Diğer müziğe geçtiğinde Yağmur'a susadığımı söyleyip yerimize götürdüm. Bir şeyler içip dinlensek iyi olacaktı. Kıvanç oturuyordu, Aras bir kızla yan barda takılıyordu. Yağmur dağıtmak istemiş olacak ki shot yarışı yapmayı önerdi. Başlamadan kaybettiğim tek yarıştı. Çok içemezdim, içersem çok dağıtırdım. Bazen Yağmur sağlam kalacaksa aşıyordum, diğer gün hoşnut olmasam da o an iyi geliyordu. Bardaklar peş peşe dikilip azalmıştı, bozguna uğrayacağımı fark ettiğim için ilk bırakan bendim çünkü Yağmur fazla abartmıştı, bugün neden gelmek istediği belli olmuştu. Ben temkinli kalmalıydım.

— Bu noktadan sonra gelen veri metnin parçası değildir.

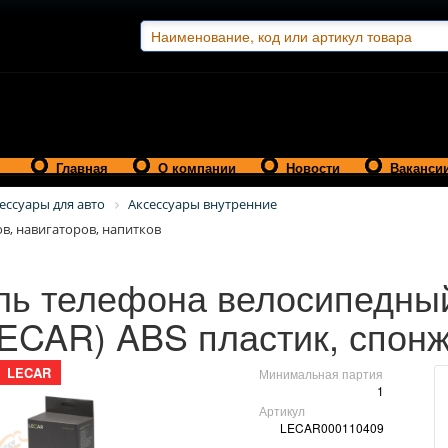
Главная
О компании
Новости
Ваканси
ессуары для авто
Аксессуары внутренние
в, навигаторов, напитков
ль телефона велосипедный
ECAR) ABS пластик, спон
LECAR
Минимальная партия
1
Артикул
LECAR000110409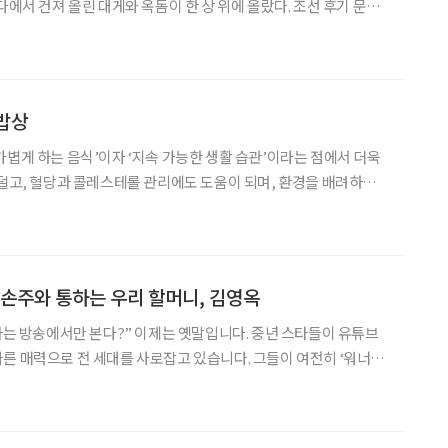
과 제주 향토의 정취를 품은 옥돔반은 재료 본연의 맛을 살리면서
 재해석한 메뉴다. 고소한 잣의 깊이와 담백하게 구
밥상
가볍게 하는 음식’이자 ‘지속 가능한 생활 습관’이라는 점에서 더욱
 덜고, 혈당과 콜레스테롤 관리에도 도움이 되며, 환경을 배려하는
없이도 깊은 풍미를 담아낸 채식떡국, 냉장고 속 묵은 나물을 아낌없
는 나물빈대떡은 부드럽고 편안한 한 끼를 선사한다.
 손주와 통하는 우리 할머니, 김영옥
스타는 방송에서만 본다?” 이제는 옛말입니다. 중년 스타들이 유튜브
른 매력으로 전 세대를 사로잡고 있습니다. 그들이 여전히 ‘워너
어보는 동시에, 꽃중년 독자들이 스타에게서 영감을 얻어 취미와 배
질적인 팁을 함께 제안합니다. ‘브라보 마이 라이프’가 전하는 중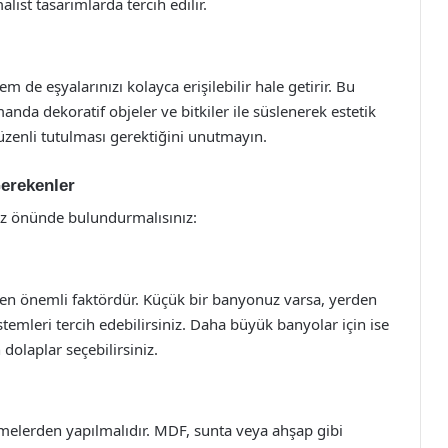
list tasarımlarda tercih edilir.
 de eşyalarınızı kolayca erişilebilir hale getirir. Bu
da dekoratif objeler ve bitkiler ile süslenerek estetik
düzenli tutulması gerektiğini unutmayın.
erekenler
öz önünde bulundurmalısınız:
en önemli faktördür. Küçük bir banyonuz varsa, yerden
temleri tercih edebilirsiniz. Daha büyük banyolar için ise
olaplar seçebilirsiniz.
melerden yapılmalıdır. MDF, sunta veya ahşap gibi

Önümdeki yiyişmeyi izlememek için lavaboya gittim. Döndüğümde Yağmur'lar yoktu. Büyük ihtimalle üst kattaki odalardan birine gitmişlerdi. Bir saat sonra burada olurdu. Başım dönüyordu, susamıştım. Bara gitmek yerine buraya birini istemek için göz gezdirdiğimde gözlerim buğulaştı. Önümdeki bir tekila ile dudaklarımı ıslattığımda kafamın bulanıklaştığını hissettim. Bunu yapmasaydım daha iyi olurdu. Biraz açılmak için dans edip hava almaya çıksam iyi gelebilirdi belki, ayağa kalktım. Yalpalasam da dengemi kurup ilerledim ve oynamaya başladım. Hem aklım karıncalanıyordu hem de bedenim.

Belimdeki ellerle arkama döndüğümde kim olduğunu seçemesem de Yağmur olabileceğini düşündüm ve devam ettim. Yağmur değilse de ondan daha iyi dans ettiğini söylesem ayıp olur mu? Bence olmaz. Bu düşünceme kahkaha atarken belimdeki eller daha çok sıkılaştı. Bu yakınlıktan pek hoşlanmasam da gücüm olmadığı için dans etmeye devam ettim.

Bir süre sonra kulağıma fısıltı geldi. "Yukarı çıkalım." Ne dediğini anlamamıştım. Hem ses hem alkol anlamamda zorluk yaratıyordu. Ona daha çok yaklaştım, duymak için. "Anlamadım?"

"Hadi gel." deyip belimden çekiştirdi beni. Ne olduğunu sonradan hatırladım.

Kaçırılıyordum!

"Yunus! Sensin de mi?!"

"Yunus da olurum güzelim."

"Yine mi beni kaçırıyorsunuz?! Sıkılmadınız mı ya? Bıraksana!" O çekiştirirken ben de ona laf anlatmaya çalışıyordum. "Bak, o bir kere olur. Hem yanlış kişi değil miyim ben?"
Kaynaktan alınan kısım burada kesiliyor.